Problem description:
Going from the top of the data below, give again each line through the one containing "View my complete profile", both ends kept.

Collected data:
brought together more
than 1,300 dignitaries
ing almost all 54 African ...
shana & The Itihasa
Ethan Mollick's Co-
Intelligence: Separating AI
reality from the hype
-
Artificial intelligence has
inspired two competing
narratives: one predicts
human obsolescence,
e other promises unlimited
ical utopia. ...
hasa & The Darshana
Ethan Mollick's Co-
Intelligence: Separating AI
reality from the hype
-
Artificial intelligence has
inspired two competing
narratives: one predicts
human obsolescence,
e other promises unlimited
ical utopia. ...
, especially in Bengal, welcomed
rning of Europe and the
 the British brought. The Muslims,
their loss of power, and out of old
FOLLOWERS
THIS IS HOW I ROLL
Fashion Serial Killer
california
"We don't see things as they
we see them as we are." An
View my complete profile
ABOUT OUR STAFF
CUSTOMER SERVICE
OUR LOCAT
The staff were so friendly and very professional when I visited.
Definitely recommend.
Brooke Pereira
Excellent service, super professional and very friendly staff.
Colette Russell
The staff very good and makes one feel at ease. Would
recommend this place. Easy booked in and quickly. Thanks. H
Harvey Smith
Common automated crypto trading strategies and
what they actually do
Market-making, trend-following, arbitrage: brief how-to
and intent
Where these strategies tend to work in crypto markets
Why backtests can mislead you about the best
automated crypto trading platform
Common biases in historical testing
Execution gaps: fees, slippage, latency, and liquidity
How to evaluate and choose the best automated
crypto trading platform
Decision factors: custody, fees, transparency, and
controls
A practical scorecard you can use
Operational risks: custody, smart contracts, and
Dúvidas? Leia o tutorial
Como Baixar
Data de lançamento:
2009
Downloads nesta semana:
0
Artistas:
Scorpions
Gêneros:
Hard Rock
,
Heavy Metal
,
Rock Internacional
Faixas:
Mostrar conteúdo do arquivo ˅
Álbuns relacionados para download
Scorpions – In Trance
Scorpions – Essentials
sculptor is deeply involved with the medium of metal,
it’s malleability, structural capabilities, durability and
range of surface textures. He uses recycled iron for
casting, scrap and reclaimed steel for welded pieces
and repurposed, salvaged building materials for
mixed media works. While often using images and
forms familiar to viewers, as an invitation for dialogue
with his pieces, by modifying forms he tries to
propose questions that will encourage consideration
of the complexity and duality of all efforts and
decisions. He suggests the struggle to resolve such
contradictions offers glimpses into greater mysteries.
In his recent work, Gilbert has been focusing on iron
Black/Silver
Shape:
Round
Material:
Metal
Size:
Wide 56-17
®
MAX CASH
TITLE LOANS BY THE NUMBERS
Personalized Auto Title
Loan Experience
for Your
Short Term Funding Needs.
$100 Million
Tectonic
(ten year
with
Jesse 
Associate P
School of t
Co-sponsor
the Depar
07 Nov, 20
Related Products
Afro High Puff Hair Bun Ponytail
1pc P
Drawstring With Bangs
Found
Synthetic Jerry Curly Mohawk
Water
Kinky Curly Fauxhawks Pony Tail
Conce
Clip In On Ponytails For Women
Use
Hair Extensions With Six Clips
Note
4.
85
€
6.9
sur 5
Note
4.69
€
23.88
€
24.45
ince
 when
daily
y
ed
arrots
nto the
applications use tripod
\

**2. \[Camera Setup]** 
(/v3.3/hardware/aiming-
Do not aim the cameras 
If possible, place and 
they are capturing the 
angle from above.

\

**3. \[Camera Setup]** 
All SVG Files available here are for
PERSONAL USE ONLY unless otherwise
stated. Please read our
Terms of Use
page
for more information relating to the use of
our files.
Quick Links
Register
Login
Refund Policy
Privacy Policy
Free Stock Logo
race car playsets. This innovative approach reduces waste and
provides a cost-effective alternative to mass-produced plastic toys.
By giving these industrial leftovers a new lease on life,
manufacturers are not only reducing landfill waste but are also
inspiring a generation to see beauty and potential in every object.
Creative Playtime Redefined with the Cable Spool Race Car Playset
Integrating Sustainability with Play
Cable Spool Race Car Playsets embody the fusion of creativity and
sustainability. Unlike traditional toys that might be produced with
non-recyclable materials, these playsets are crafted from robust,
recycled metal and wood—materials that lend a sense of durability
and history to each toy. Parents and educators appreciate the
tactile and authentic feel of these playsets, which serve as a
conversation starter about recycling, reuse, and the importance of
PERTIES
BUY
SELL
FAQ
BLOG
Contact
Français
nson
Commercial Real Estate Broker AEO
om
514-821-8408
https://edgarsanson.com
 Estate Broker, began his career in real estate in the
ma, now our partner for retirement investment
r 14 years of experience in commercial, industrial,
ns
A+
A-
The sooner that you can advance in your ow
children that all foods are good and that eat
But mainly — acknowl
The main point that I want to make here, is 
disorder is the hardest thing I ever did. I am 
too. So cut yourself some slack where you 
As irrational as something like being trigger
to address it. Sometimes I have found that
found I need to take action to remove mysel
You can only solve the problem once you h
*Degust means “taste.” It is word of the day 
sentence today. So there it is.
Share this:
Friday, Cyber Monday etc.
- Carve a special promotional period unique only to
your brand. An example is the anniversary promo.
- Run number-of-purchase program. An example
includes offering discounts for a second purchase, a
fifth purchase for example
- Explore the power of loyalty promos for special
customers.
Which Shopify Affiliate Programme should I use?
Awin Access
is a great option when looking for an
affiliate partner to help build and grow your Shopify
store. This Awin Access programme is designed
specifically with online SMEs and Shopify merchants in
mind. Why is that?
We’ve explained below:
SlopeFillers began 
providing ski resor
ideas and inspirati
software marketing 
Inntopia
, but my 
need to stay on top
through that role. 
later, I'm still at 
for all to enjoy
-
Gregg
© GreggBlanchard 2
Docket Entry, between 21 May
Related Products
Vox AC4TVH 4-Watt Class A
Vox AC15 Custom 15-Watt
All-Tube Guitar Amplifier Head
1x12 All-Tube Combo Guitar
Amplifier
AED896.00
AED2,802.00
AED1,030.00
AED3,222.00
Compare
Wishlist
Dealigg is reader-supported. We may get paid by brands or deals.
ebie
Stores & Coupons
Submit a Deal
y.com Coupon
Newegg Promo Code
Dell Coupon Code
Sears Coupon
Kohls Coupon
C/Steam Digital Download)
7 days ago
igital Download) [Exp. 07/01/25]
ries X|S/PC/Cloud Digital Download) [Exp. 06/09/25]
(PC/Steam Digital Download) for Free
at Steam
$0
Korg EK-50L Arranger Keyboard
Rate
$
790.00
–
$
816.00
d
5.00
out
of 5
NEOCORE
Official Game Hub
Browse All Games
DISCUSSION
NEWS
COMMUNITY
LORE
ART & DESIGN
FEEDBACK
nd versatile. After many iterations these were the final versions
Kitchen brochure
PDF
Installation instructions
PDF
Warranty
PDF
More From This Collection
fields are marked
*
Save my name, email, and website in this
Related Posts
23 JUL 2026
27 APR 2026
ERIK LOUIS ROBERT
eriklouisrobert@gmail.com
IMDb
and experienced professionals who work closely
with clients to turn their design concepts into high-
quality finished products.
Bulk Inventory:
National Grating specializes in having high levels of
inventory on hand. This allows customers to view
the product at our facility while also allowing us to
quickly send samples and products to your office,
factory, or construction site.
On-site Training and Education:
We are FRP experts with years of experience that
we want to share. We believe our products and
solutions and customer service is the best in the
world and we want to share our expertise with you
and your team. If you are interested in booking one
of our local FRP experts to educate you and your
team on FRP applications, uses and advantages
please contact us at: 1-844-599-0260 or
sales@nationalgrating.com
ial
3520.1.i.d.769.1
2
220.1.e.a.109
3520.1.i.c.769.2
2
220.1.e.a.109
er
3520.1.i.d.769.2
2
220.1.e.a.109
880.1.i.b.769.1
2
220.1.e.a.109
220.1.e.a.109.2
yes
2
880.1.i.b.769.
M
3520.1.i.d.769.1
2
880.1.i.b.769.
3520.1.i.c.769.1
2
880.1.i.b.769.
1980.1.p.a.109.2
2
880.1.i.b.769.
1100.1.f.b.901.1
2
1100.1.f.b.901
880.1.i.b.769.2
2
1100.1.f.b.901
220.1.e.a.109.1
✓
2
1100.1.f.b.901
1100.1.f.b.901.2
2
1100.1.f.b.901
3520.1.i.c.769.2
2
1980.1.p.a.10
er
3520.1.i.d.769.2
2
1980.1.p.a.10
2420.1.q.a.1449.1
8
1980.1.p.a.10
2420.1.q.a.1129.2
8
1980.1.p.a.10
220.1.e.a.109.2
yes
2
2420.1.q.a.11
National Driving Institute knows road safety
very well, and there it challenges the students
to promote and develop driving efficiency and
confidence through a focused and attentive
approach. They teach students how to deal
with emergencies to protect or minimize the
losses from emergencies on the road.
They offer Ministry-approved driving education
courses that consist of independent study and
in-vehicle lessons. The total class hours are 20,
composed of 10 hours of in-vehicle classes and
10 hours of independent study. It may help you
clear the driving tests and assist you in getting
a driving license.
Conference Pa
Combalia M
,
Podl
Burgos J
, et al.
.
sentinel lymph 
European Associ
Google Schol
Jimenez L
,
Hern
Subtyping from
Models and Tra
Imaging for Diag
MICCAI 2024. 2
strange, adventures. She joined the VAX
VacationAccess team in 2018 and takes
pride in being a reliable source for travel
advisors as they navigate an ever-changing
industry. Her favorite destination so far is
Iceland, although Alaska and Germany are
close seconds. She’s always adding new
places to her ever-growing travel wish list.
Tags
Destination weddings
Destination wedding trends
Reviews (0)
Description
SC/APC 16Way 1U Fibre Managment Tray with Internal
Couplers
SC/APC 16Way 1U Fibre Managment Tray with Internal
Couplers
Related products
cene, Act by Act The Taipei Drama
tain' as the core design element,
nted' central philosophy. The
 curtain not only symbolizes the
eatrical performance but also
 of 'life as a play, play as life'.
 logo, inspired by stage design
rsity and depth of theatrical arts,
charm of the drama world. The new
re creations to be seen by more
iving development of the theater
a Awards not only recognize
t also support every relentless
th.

Answer:
brought together more
than 1,300 dignitaries
ing almost all 54 African ...
shana & The Itihasa
Ethan Mollick's Co-
Intelligence: Separating AI
reality from the hype
-
Artificial intelligence has
inspired two competing
narratives: one predicts
human obsolescence,
e other promises unlimited
ical utopia. ...
hasa & The Darshana
Ethan Mollick's Co-
Intelligence: Separating AI
reality from the hype
-
Artificial intelligence has
inspired two competing
narratives: one predicts
human obsolescence,
e other promises unlimited
ical utopia. ...
, especially in Bengal, welcomed
rning of Europe and the
 the British brought. The Muslims,
their loss of power, and out of old
FOLLOWERS
THIS IS HOW I ROLL
Fashion Serial Killer
california
"We don't see things as they
we see them as we are." An
View my complete profile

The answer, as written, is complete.